Selestina Gurung, a 19-year-old Catholic woman from Pokhara (220 kilometres from Kathmandu), came to the capital to buy Bibles to give to her friends. “For me, this Valentine’s Day is a day to spread God’s love to all men. Once I’m home, I am going to give these Bibles to people who care about me.”
Hindus also showed their appreciation for this different way of celebrating the festivity. “I like that Christians chose to celebrate God’s love on Saint Valentine’s day,” said Komal Oli, a popular Hindu singer. “When you have faith in God, he teaches you to love the whole of humanity and this is present in all religions: Hinduism, Christianity and Islam.”
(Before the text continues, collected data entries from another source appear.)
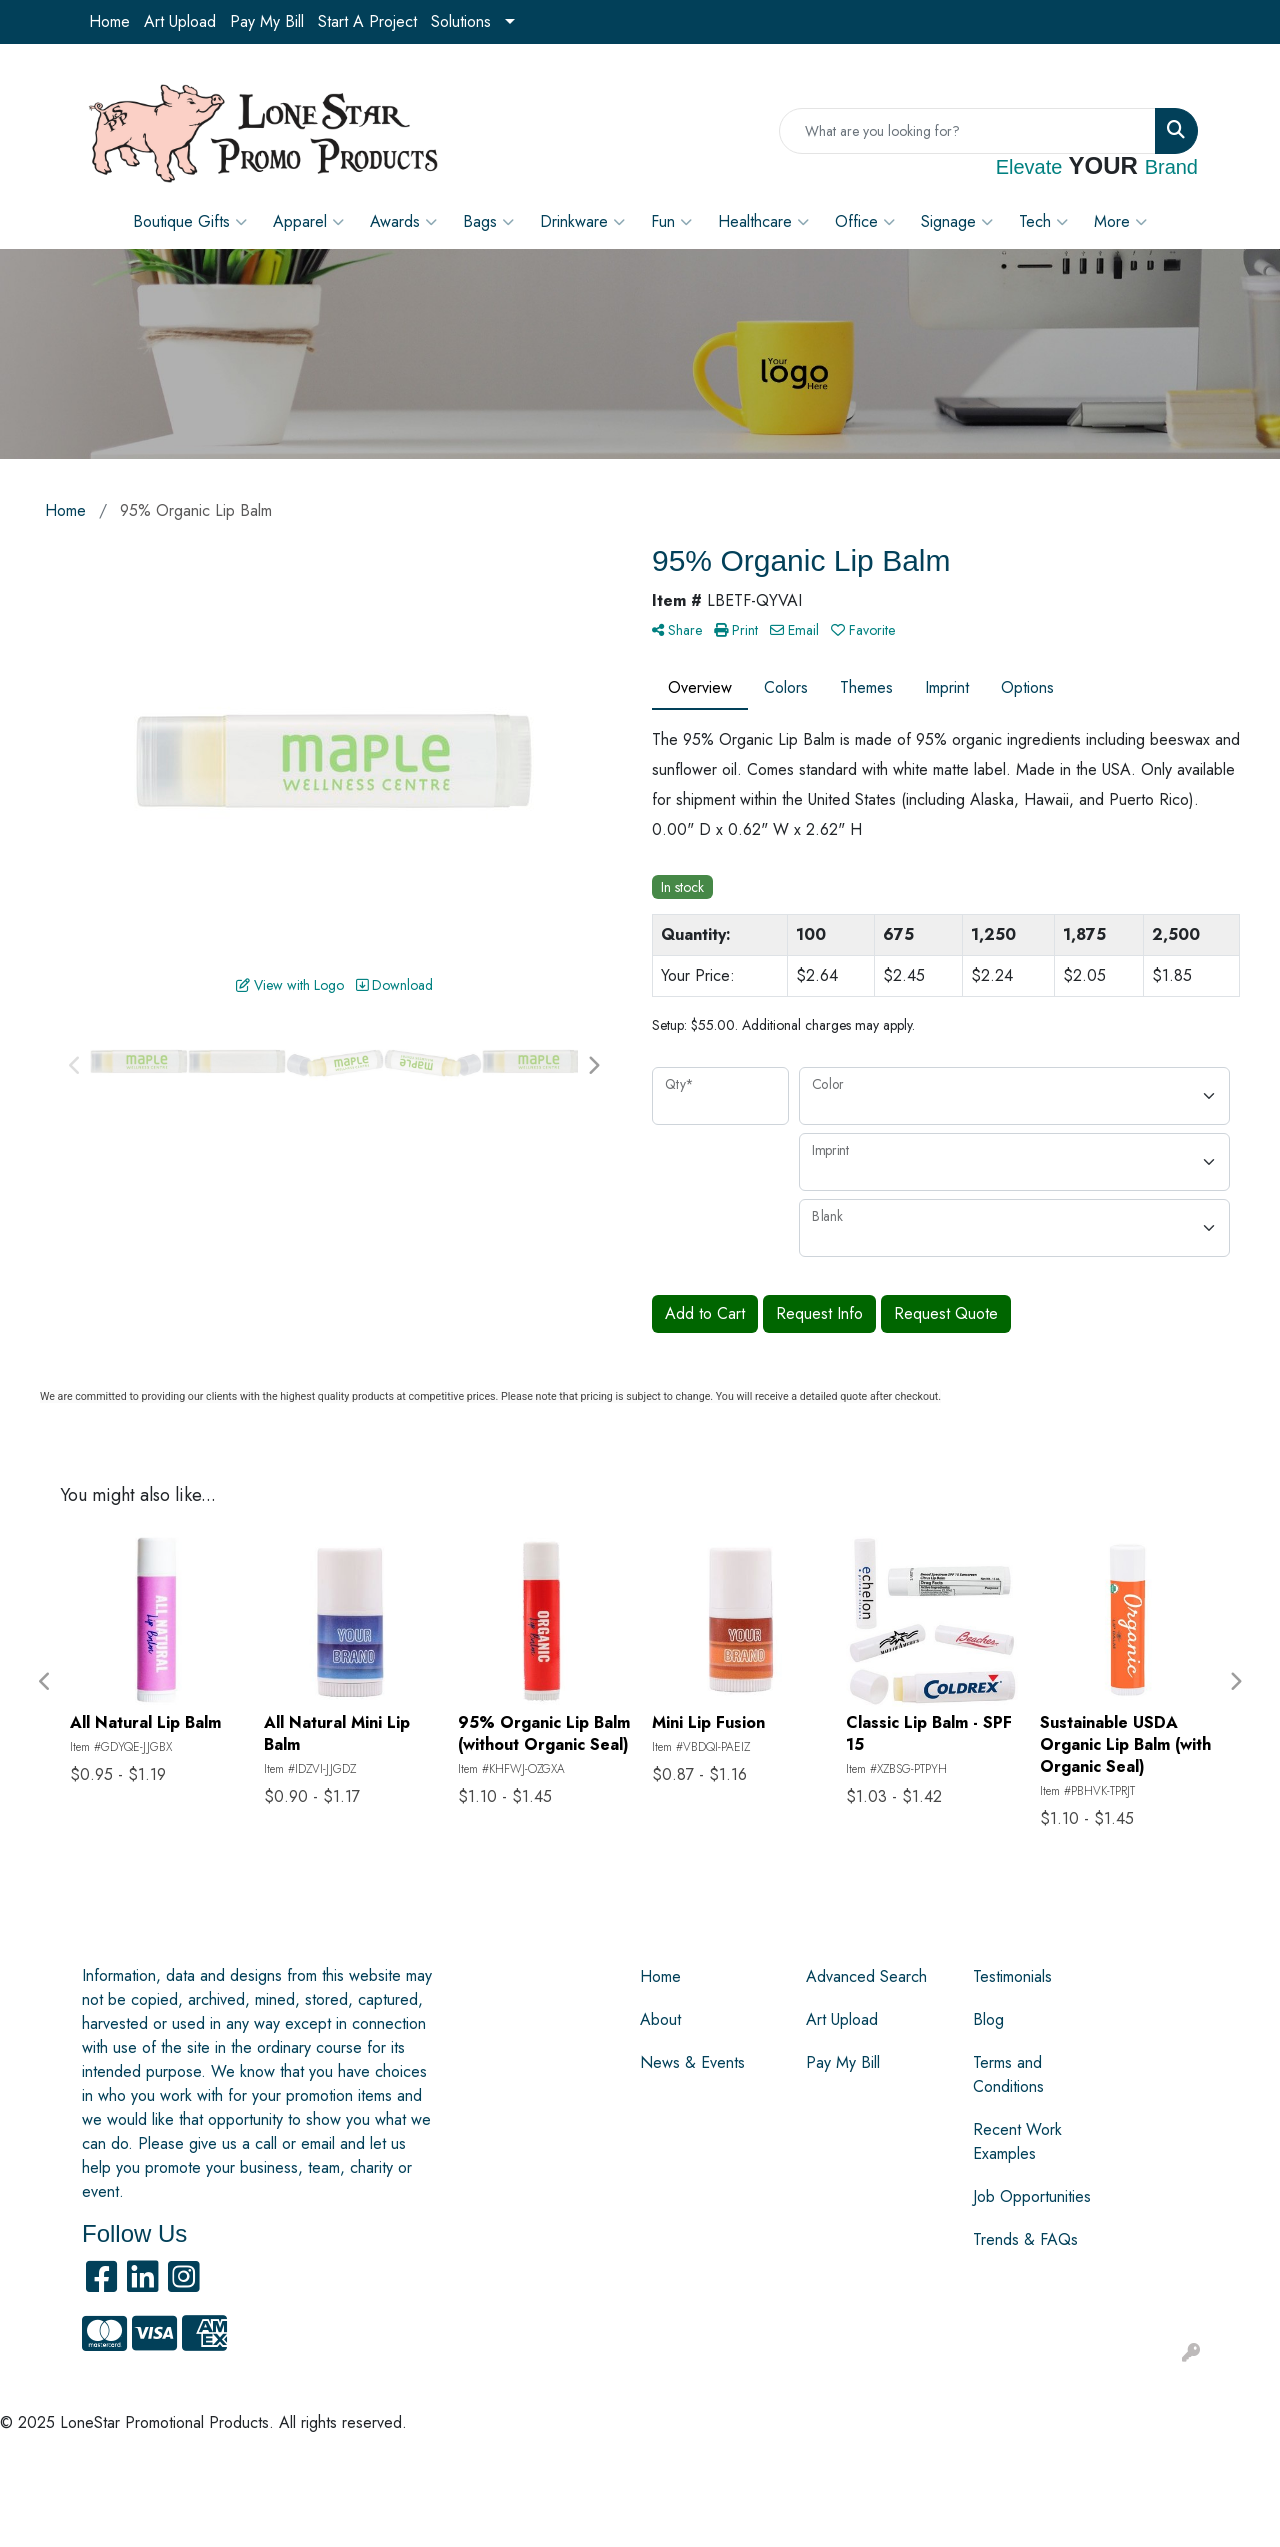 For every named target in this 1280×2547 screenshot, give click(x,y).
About (660, 2019)
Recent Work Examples (1017, 2141)
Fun (671, 222)
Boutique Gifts (190, 222)
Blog (988, 2019)
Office (865, 222)
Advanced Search (866, 1976)
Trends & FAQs (1025, 2239)
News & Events (692, 2062)
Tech (1043, 222)
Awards (403, 222)
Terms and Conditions (1008, 2074)
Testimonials (1012, 1976)
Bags (488, 222)
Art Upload (180, 21)
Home (109, 21)
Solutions (461, 21)
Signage (957, 222)
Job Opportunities (1032, 2196)
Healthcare (763, 222)
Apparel (308, 222)
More (1120, 222)
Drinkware (582, 222)
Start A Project (367, 21)
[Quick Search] (967, 131)
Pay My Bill (267, 21) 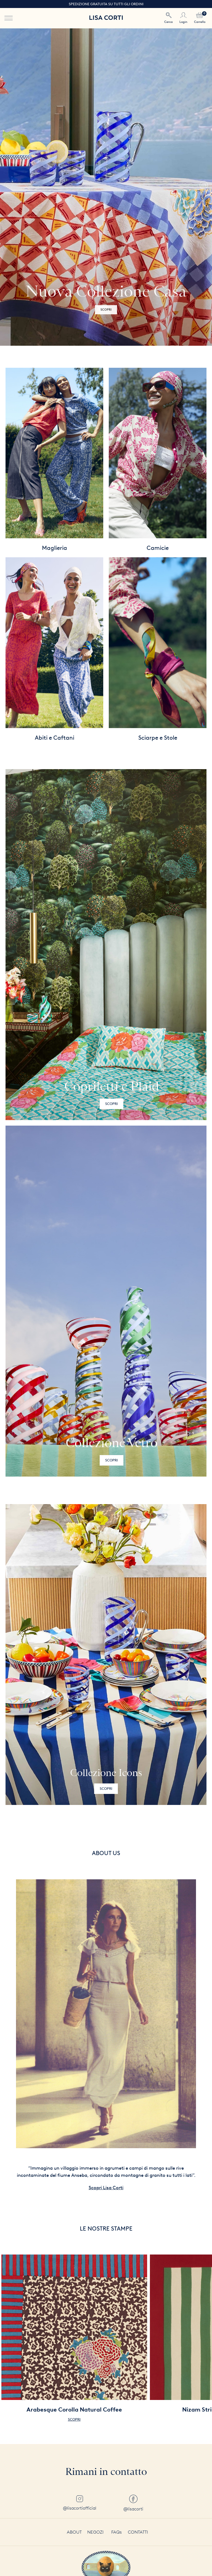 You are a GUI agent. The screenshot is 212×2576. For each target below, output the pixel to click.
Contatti (138, 2532)
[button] (204, 187)
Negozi (95, 2532)
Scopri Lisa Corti (106, 2187)
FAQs (116, 2532)
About (74, 2532)
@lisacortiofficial (79, 2503)
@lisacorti (133, 2503)
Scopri (111, 1104) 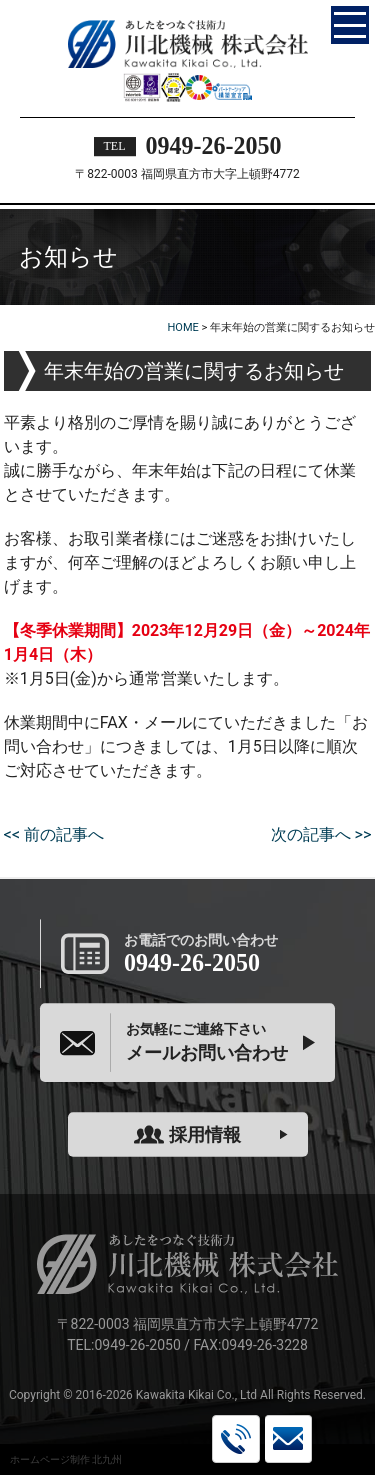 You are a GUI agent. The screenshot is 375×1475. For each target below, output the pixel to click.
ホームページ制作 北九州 (66, 1459)
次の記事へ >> (321, 834)
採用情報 (187, 1135)
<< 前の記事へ (54, 834) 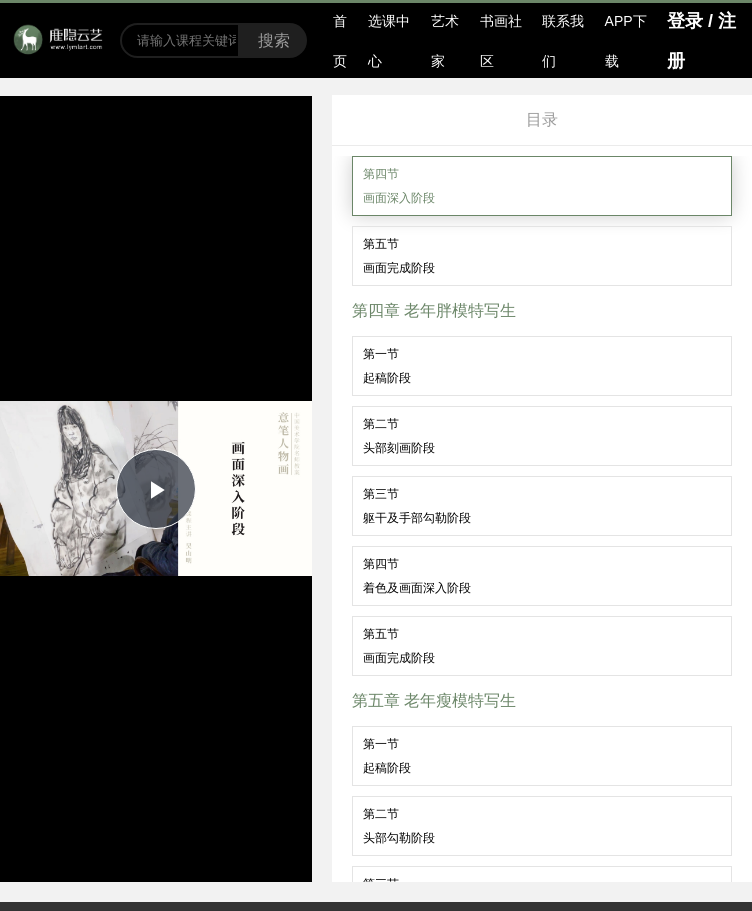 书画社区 (501, 41)
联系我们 (563, 41)
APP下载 (626, 41)
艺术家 (445, 41)
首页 (340, 41)
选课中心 (389, 41) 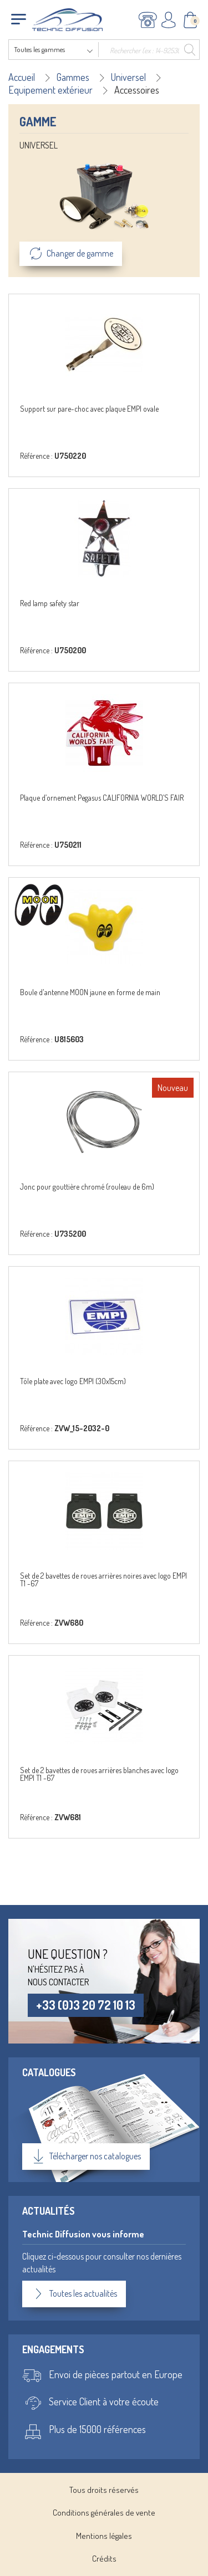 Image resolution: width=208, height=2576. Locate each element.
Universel (128, 77)
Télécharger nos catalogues (86, 2156)
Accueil (21, 77)
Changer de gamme (70, 253)
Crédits (104, 2558)
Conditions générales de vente (104, 2512)
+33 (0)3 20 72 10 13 (85, 2004)
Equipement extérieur (50, 90)
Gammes (73, 77)
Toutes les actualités (74, 2294)
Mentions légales (104, 2536) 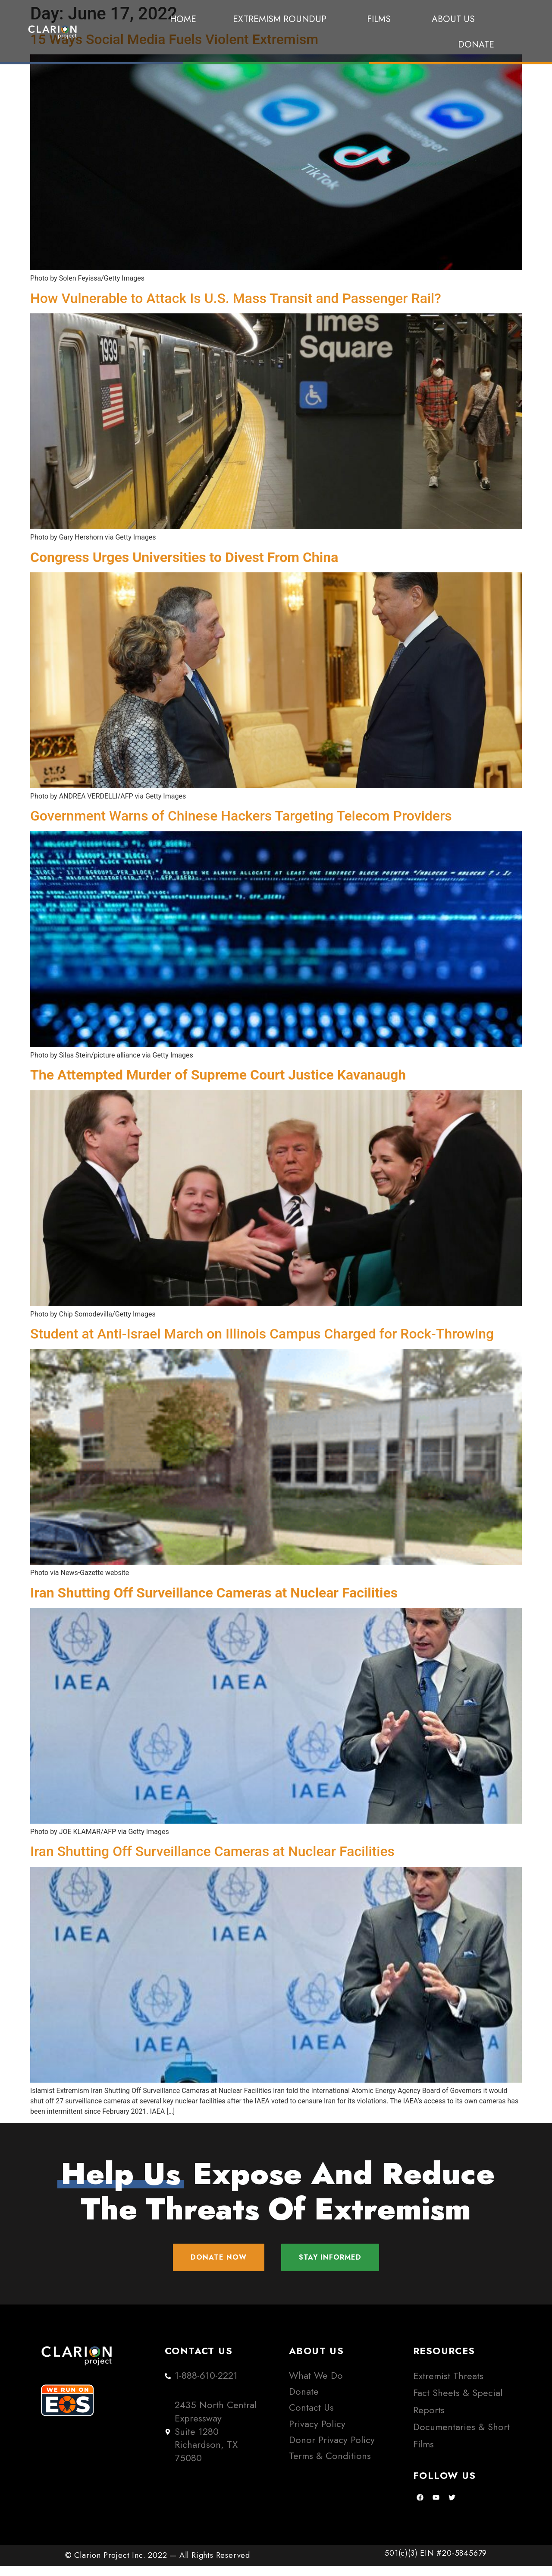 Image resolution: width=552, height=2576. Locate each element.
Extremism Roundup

Nepal is home to some 150,000 Christians, about 8,000 Catholics. Since the collapse of the Hindu monarchy in 2006 and the establishment of a secular state, Christians have come to enjoy greater freedom of worship.
Despite persistent discrimination by Hindus, conversions are rising. According to Kathmandu’s catholic community, about 200 non-Catholics attend mass in the cathedral each Sunday.
The number of clergymen is also up. Last Saturday, Mgr Anthony Sharma, archbishop of Kathmandu, ordained three new priests of Indian origin in Maheshpur, 600 kilometres east of Kathmandu.
Since he was appointed apostolic vicar to Nepal in 2007, the prelate has ordained seven priests.